> [ASSIGNMENT]:
Your answer should consist of the line holding "Il corso proseguirà ogni martedì alla" and all lines after it to the end of the material, copied exactly.

INPUT section start

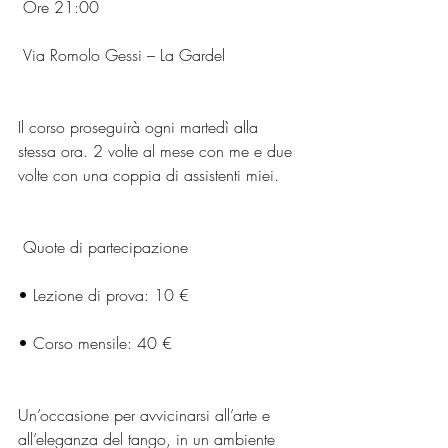
 Ore 21:00
 Via Romolo Gessi – La Gardel
Il corso proseguirà ogni martedì alla 
stessa ora. 2 volte al mese con me e due 
volte con una coppia di assistenti miei.
 Quote di partecipazione
• Lezione di prova: 10 €
• Corso mensile: 40 €
Un’occasione per avvicinarsi all’arte e 
all’eleganza del tango, in un ambiente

INPUT section end

> [SOLVED EXERCISE]:
Il corso proseguirà ogni martedì alla 
stessa ora. 2 volte al mese con me e due 
volte con una coppia di assistenti miei.
 Quote di partecipazione
• Lezione di prova: 10 €
• Corso mensile: 40 €
Un’occasione per avvicinarsi all’arte e 
all’eleganza del tango, in un ambiente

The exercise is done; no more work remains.